EMC Question of the Week: January 16, 2023

Schematic of Component with three ground references plus layouts with gapped and ungapped planes

If a circuit board has single-ended analog circuits operating at 100 MHz and single-ended digital circuits operating at 100 Mbps, the return currents should almost always be routed on 

  1. the same plane(s)
  2. the same layer
  3. different layers
  4. single-point-connected planes


The best answer is “a.” At frequencies above 10 MHz, signals routed above (and/or below) a return plane have return currents that are largely constrained to the region of the plane below (and/or above) the trace. If the separation distance between the traces is several times greater than the trace-plane separation, crosstalk due to common-impedance coupling is virtually always negligible. Therefore, there is no good reason to split the return plane into two parts. Even when the traces are routed on different layers and there is more than one return plane, the various return planes should all be well-connected to each other at high frequencies. 

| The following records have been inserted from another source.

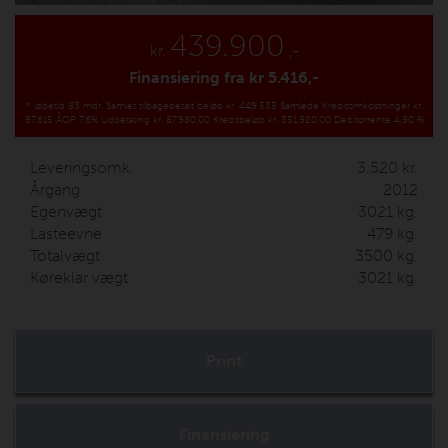
439.900
kr.
,-
Finansiering fra kr
5.416,-
*
løbetid 83 mdr.
Samlet tilbagebetalt beløb kr. 449.535
Samlede Kreditomkostninger kr.
97.615
ÅOP 7,6%
Udbetaling kr. 87.980,00
Kreditbeløb kr. 351.920,00
Debitorrente 4,90 %
Leveringsomk.
3.520
kr.
Årgang
2012
Egenvægt
3021
kg.
Lasteevne
479
kg.
Totalvægt
3500
kg.
Køreklar vægt
3021
kg.
Print
Finansiering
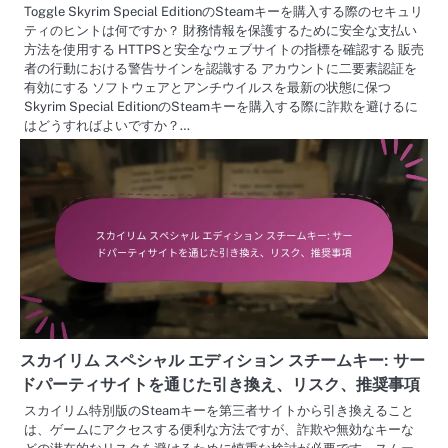
Toggle Skyrim Special EditionのSteamキーを購入する際のセキュリ
ティのヒントは何ですか？ 財務情報を保護するために安全な支払い
方法を使用する HTTPSと安全なウェブサイトの指標を確認する 販売
者の行動における警告サインを認識する アカウントに二要素認証を
有効にする ソフトウェアとアンチウイルスを最新の状態に保つ
Skyrim Special EditionのSteamキーを購入する際に詐欺を避けるに
はどうすればよいですか？…
スカイリム スペシャル エディション スチームキー: サー
ドパーティサイトを通じた引き換え、リスク、推奨事項
スカイリム特別版のSteamキーを第三者サイトから引き換えること
は、ゲームにアクセスする便利な方法ですが、詐欺や無効なキーな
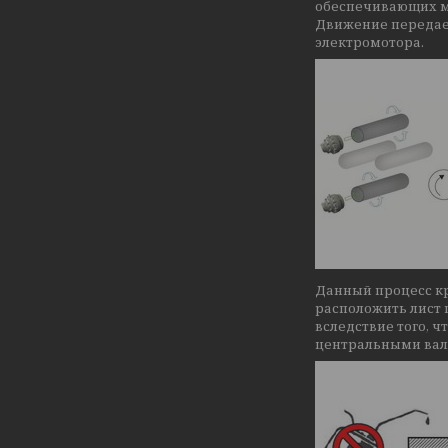
обеспечивающих м
Движение передает
электромотора.
Данный процесс кр
расположить лист 
вследствие того, 
центральными вал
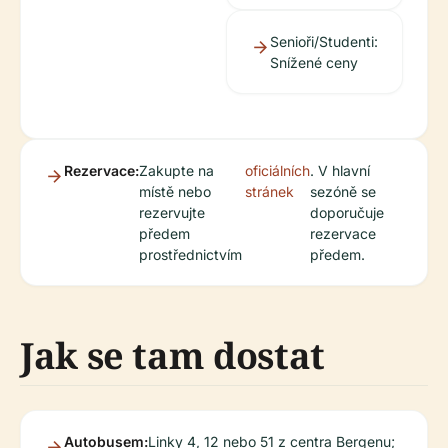
Senioři/Studenti:
Snížené ceny
Rezervace:
Zakupte na
oficiálních
. V hlavní
místě nebo
stránek
sezóně se
rezervujte
doporučuje
předem
rezervace
prostřednictvím
předem.
Jak se tam dostat
Autobusem:
Linky 4, 12 nebo 51 z centra Bergenu;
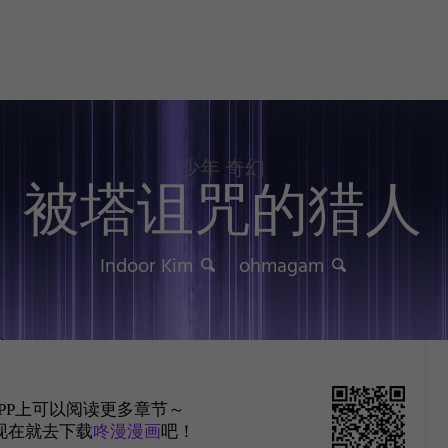
少年 奇幻
被塔诅咒的猎人
Indoor Kim
ohmagam
PP上可以阅读更多章节～
现在就去下载
咚漫漫画
吧！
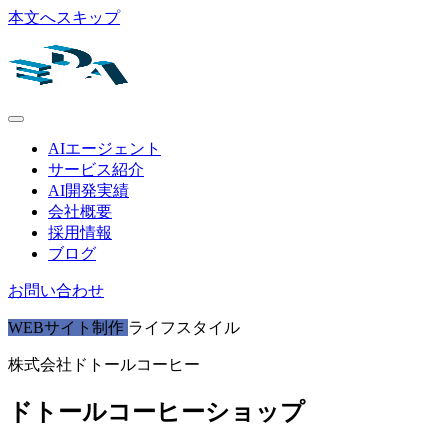
本文へスキップ
AIエージェント
サービス紹介
AI開発実績
会社概要
採用情報
ブログ
お問い合わせ
WEBサイト制作
ライフスタイル
株式会社ドトールコーヒー
ドトールコーヒーショップ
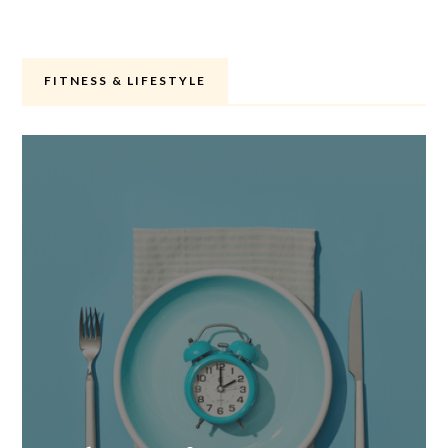
FITNESS & LIFESTYLE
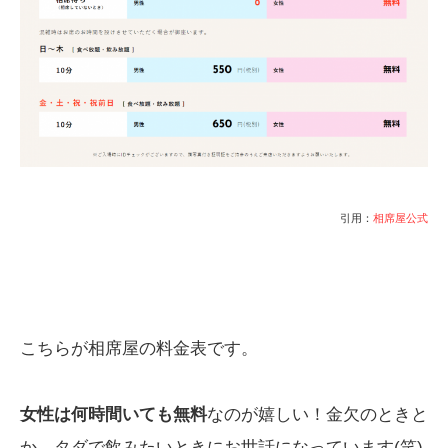
引用：
相席屋公式
こちらが相席屋の料金表です。
女性は何時間いても無料
なのが嬉しい！金欠のときと
か、タダで飲みたいときにお世話になっています(笑)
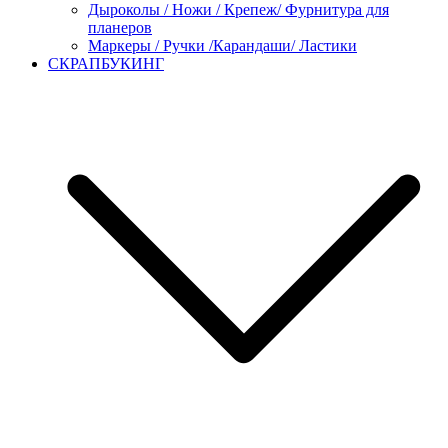
Дыроколы / Ножи / Крепеж/ Фурнитура для
планеров
Маркеры / Ручки /Карандаши/ Ластики
СКРАПБУКИНГ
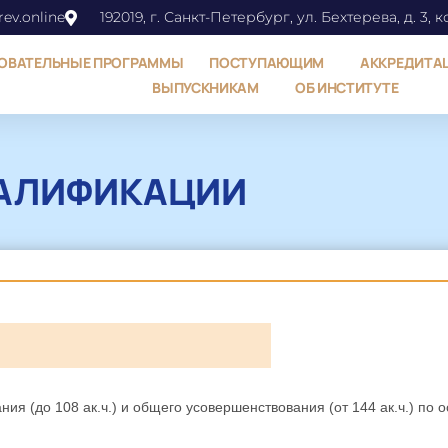
ev.online
192019, г. Санкт-Петербург, ул. Бехтерева, д. 3, к
ОВАТЕЛЬНЫЕ ПРОГРАММЫ
ПОСТУПАЮЩИМ
АККРЕДИТА
ВЫПУСКНИКАМ
ОБ ИНСТИТУТЕ
АЛИФИКАЦИИ
ия (до 108 ак.ч.) и общего усовершенствования (от 144 ак.ч.) по 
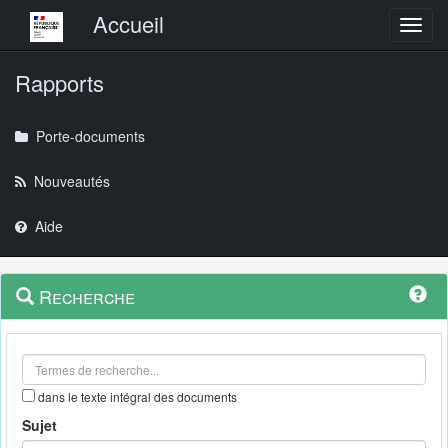
Menu principal
Accueil
Toggl
Rapports
Porte-documents
Nouveautés
Aide
Menu
Navigation
Recherche
contextuel
et
outils
annexes
dans le texte intégral des documents
Sujet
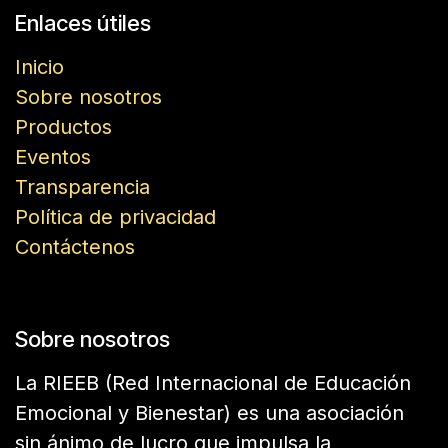
Enlaces útiles
Inicio
Sobre nosotros
Productos
Eventos
Transparencia
Política de privacidad
Contáctenos
Sobre nosotros
La RIEEB (Red Internacional de Educación
Emocional y Bienestar) es una asociación
sin ánimo de lucro que impulsa la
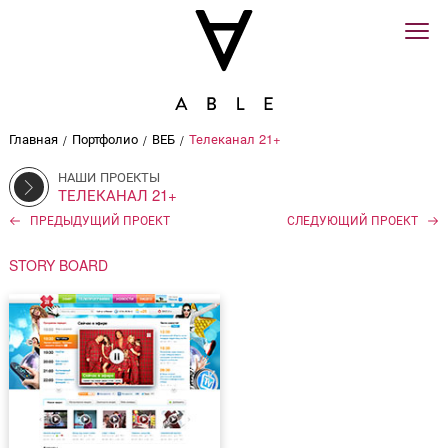
Главная
Портфолио
ВЕБ
Телеканал 21+
/
/
/
НАШИ ПРОЕКТЫ
ТЕЛЕКАНАЛ 21+
ПРЕДЫДУЩИЙ ПРОЕКТ
СЛЕДУЮЩИЙ ПРОЕКТ
STORY BOARD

At 10 kHz (i.e., low frequencies), the situation is very different, but the answer would often be the same. At low frequencies, the return currents spread out across the plane(s), so the analog and digital return paths are shared. If one circuit's return current was 1 Amp, it could induce as much as 1 millivolt of noise in any other circuits sharing the same return plane (assuming a 1-mΩ plane resistance). Any circuits unable to tolerate that much noise would require their own return conductors (usually traces, not planes). Fortunately, the low frequencies, where currents spread out, are unlikely to be significant radiated emission concerns. 

Finally, note that while common-impedance coupling is unlikely to be an issue at 100 MHz, E-field and H-field coupling are still issues that must be considered. Field coupling problems are usually avoided by simply maintaining a distance between traces much greater than their height above the return plane, or by routing traces on opposite sides of the return plane.